L’arrêt du conseil du 22 octobre 1788, qui contenait cette concession décisive, se composait de soixante et un articles. Les états du Dauphiné devaient être formés à l’avenir de 144 députés des trois ordres : 24 pour le clergé, 48 pour la noblesse et 72 pour le tiers-état[1]. La représentation du clergé devait se composer de 3 archevêques ou évêques, 3 commandeurs de Malte, 7 députés des églises cathédrales, 5 des églises collégiales, 2 curés propriétaires, 2 députés des abbés et prieurs, 1 député des communautés régulières d’hommes, à l’exception des ordres mendions, et 1 député des communautés régulières de filles. Pour être électeur dans l’ordre de la noblesse, il suffisait d’avoir la noblesse acquise et transmissible ; mais pour être éligible dans le même ordre, il fallait faire preuve de cent ans de noblesse et avoir la libre administration d’immeubles payant au moins 50 livres d’impositions foncières. Aucun noble ou ecclésiastique ne pouvait être admis parmi les représentans du tiers-état. Le roi devait convoquer les états tous les ans au mois de novembre ; chaque assemblée, avant de se séparer, pouvait exprimer son vœu sur le lieu où se tiendrait la suivante. Les états devaient choisir eux-mêmes leur président, mais parmi les deux premiers ordres seulement. Comme les assemblées provinciales, ils devaient élire une commission intermédiaire et deux syndics-généraux. Il n’était rien changé à leurs autres attributions.

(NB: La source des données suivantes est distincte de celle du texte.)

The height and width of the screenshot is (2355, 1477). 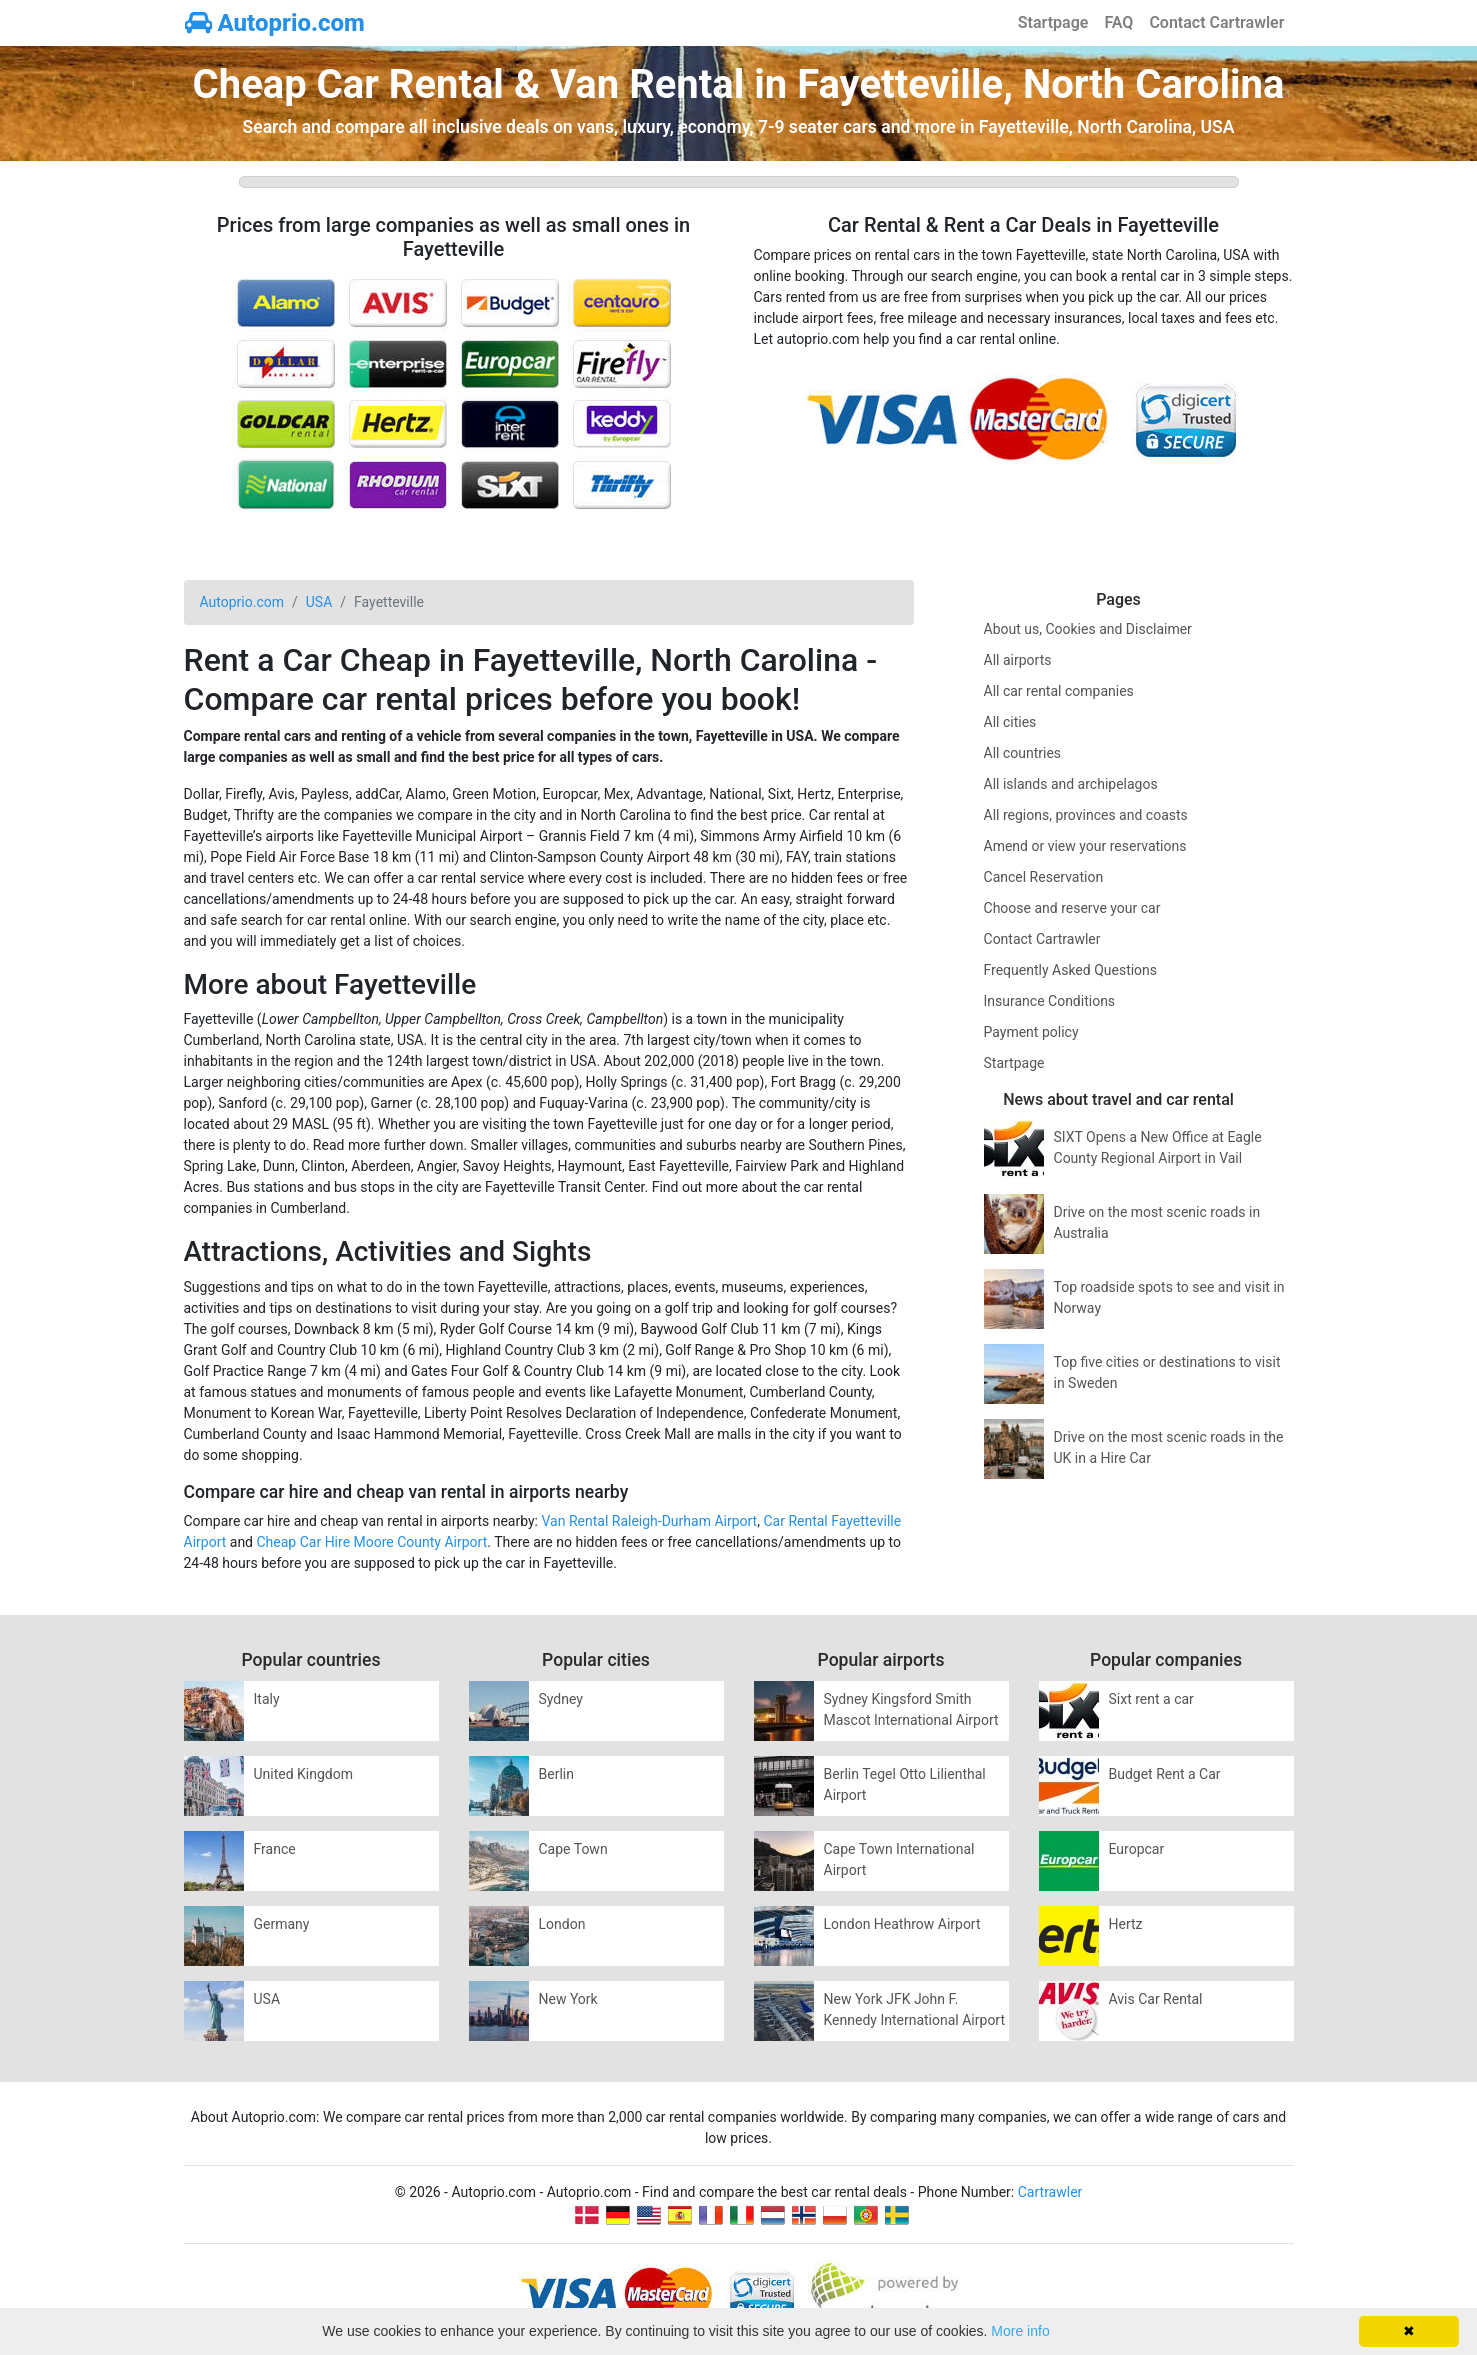 I want to click on Cancel Reservation, so click(x=1044, y=877).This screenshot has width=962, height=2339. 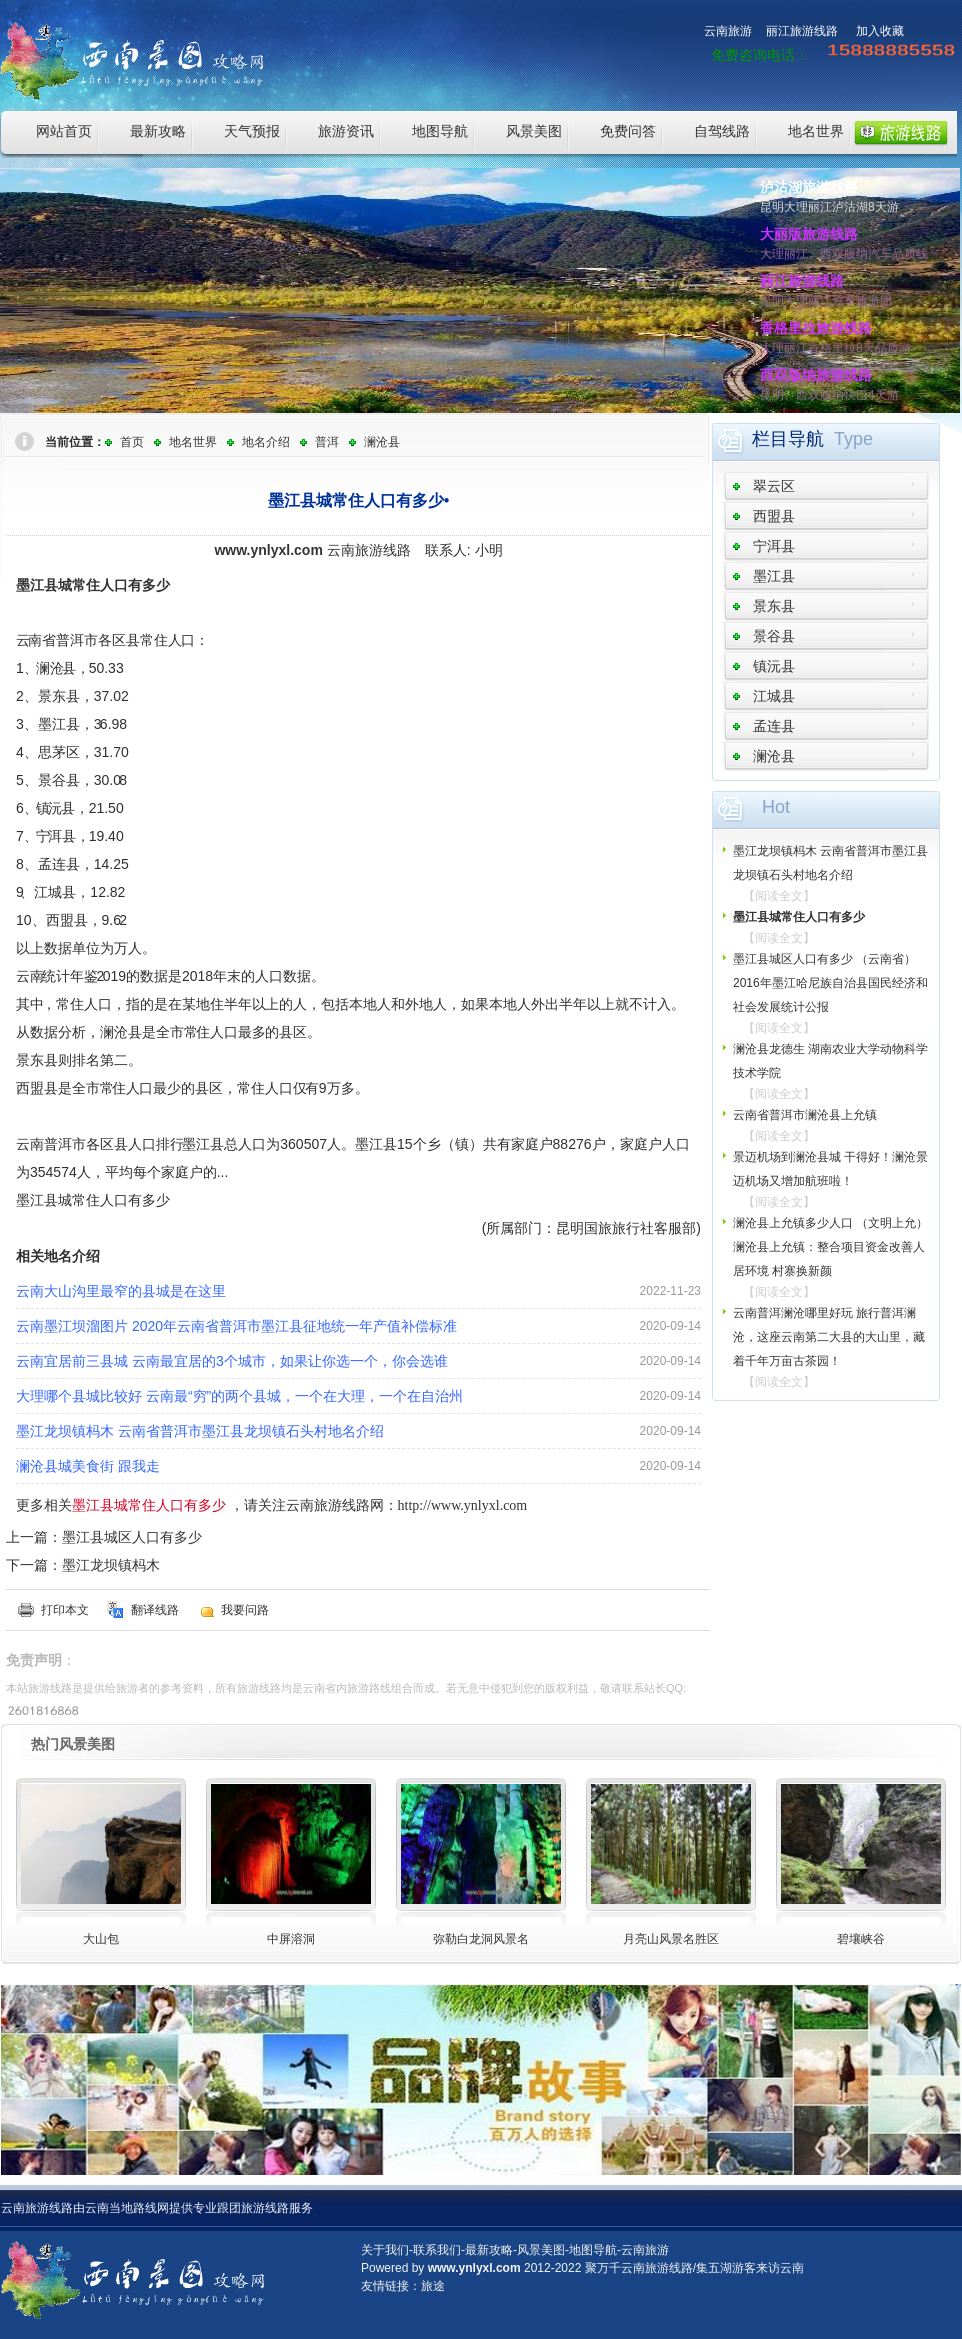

Presque tous les historiens de la révolution ont affirmé que le Dauphiné eut alors l’honneur d’inaugurer les trois grands principes qui devaient triompher l’année suivante aux états-généraux : le doublement du tiers, la réunion des ordres et le vote par tête. C’est une erreur matérielle. Ces trois principes étaient pratiqués par les états du Languedoc depuis un temps immémorial, et le roi les avait généralisés dès 1779 par l’institution des assemblées provinciales. Les délibérations de Vizille et de Romans ne purent créer ce qui existait déjà. Les véritables différences entre l’organisation de l’assemblée

  1. Le Dauphiné étant environ le trentième de la France, le total des membres des états provinciaux, s’ils avaient été organisés partout sur les mêmes bases, aurait été de 4,000. Dans la conception première des assemblées provinciales, il devait être de 1,800. Le nombre des membres des conseils-généraux est aujourd’hui de 2,938.